*** Opening of Source records ***

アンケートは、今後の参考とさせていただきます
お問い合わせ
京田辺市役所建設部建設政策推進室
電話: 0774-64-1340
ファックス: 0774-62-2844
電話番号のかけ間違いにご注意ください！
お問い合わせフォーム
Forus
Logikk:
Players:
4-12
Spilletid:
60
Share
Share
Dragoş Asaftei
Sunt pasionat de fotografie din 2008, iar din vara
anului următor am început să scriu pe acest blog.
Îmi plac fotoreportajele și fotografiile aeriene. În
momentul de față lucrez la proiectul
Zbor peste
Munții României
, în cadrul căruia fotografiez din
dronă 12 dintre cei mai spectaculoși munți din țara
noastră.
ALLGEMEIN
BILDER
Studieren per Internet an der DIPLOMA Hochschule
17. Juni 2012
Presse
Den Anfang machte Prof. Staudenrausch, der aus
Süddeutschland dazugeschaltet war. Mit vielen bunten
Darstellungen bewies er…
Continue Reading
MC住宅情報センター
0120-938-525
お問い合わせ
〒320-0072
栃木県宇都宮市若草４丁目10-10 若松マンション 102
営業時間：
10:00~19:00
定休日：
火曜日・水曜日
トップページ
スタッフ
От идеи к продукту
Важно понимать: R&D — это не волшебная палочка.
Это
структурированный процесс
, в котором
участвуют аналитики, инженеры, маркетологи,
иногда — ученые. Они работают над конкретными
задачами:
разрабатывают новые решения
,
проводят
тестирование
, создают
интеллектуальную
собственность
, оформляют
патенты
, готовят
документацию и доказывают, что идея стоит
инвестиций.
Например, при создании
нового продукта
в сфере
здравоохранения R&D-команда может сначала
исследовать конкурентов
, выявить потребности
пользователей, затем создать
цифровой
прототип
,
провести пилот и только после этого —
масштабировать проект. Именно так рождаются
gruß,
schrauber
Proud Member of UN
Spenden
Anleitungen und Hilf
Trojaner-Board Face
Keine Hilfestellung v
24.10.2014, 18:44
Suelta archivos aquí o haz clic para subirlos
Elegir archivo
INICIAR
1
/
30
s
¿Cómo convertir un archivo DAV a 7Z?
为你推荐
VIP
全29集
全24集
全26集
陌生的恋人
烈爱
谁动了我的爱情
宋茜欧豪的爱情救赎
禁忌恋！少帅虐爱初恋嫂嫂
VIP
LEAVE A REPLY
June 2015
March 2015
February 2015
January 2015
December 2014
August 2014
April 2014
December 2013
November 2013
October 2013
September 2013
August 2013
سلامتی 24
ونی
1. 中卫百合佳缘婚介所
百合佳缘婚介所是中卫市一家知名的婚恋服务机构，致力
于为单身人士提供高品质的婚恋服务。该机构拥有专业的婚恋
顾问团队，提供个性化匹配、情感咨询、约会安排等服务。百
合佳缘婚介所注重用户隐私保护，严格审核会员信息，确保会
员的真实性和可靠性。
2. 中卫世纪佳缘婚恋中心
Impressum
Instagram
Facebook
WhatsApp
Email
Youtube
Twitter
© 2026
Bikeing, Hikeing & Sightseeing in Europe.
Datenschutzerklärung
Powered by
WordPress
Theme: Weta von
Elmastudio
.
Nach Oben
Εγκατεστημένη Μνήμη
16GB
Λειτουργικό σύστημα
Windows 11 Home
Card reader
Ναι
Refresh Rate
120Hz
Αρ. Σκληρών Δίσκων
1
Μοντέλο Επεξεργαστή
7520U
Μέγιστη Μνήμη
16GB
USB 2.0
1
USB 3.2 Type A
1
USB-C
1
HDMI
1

*** Close of Source records ***

The expected output is each line of the records above that includes the word "Μνήμη".

Result of the exercise ::
Εγκατεστημένη Μνήμη
Μέγιστη Μνήμη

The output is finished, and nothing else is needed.